From my position a few meters away I see a crowd of curious onlookers has gathered to witness the drama. The crowd makes way for Kush, a policeman from K-Street police patrol base who spends most of his nights in our house. His response is fast and the situation is put under control as he walks majestically to where my mother and Mr. Alibaba are standing. One fact about this world is that you can do a million good things but no one will remember but make one mistake and a million people will remember. One day we went to school on a Monday morning only to find our school playground fenced with stone walls by an unnamed private developer. Parents, teachers and pupils tried to demonstrate but Komanda and other police officers hurled tear gas canisters at us. Rumour had it that they were paid by the grabber to stop us. That is what I remember Kush for in spite of the uncountable evenings he brings me a packet of army biscuits or a can of corned beef. These presents I have learnt are a bribe for me to offer myself to the bedbugs under the bed.
“Alibaba how many times have I warned you to keep off my woman?”
“Go to hell.” His opponent shouts back with unmatched gusto unaware that he has rattled a snake. Two loud bangs render the air. The world spins so fast before going completely dark.
The room is white as snow with a brightly lit ceiling and blue colored clean smelling bed sheets like the gown I am wearing. Connected to a machine through the nostrils, I turn my eyes slowly to see my mother holding onto my hand, emotionally sobbing uncontrollably. She brightens up when our eyes meet beckoning a man in a white dust coat who comes to me smiling. What happened? How did I get here? The doctor is talking to my mother assuring her I will be fine. “We have removed the bullet and he will be fine…” I think to myself, ‘Another stray bullet from a man who is supposed to protect me.’ I go back to sleep.
I neither know the date nor time of the day but I can guess from the breakfast on the bedside locker that it must be morning. My mother is sitting on my bed with another man perched on the only chair in the room holding onto my hand. His eyes betray deep emotions and sympathy. I take time to study him. He is short with a colored skin and small eyes; like the ones I see when I look myself in the mirror. His accent is funny.
Mother’s words open doors to a new chapter in my life “Mzungu my son, I want you to meet your father Mr. Huang Guang, a telecommunications system engineer. He has already settled all your hospital bills and has also opened a bank account for you in which he has deposited enough money for you to go to a much better school. He also brought you this laptop to assist you in your schoolwork.”
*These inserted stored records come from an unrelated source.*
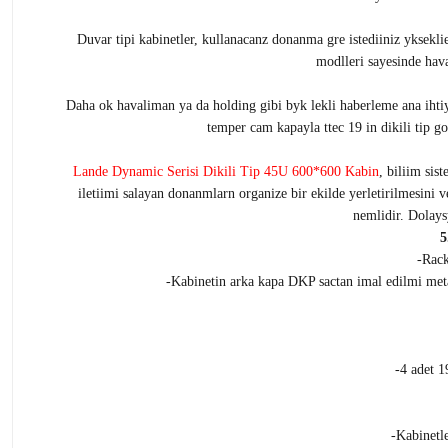
Duvar tipi kabinetler, kullanacanz donanma gre istediiniz yksekli
modlleri sayesinde hava
Daha ok havaliman ya da holding gibi byk lekli haberleme ana ihtiy
temper cam kapayla ttec 19 in dikili tip go
Lande Dynamic Serisi Dikili Tip 45U 600*600 Kabin
, biliim sis
iletiimi salayan donanmlarn organize bir ekilde yerletirilmesini 
nemlidir. Dolays
5
-Rack
-Kabinetin arka kapa DKP sactan imal edilmi meta
-4 adet 1
-Kabinetle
My father guides me how to turn it on and I beam with optimism. The screen turns on with a welcome message; “Welcome to the world”. With a father, mother and a laptop, the bedbug has just evolved. In a society where status is measured by what we eat, wear or own. When I get out of this hospital, I want to go to a good school and study hard. One day in life I will be a better person to help all children equally; boys and girls alike. I will become a man to tell my story; that once upon a time the boy child was a bedbug in K-street.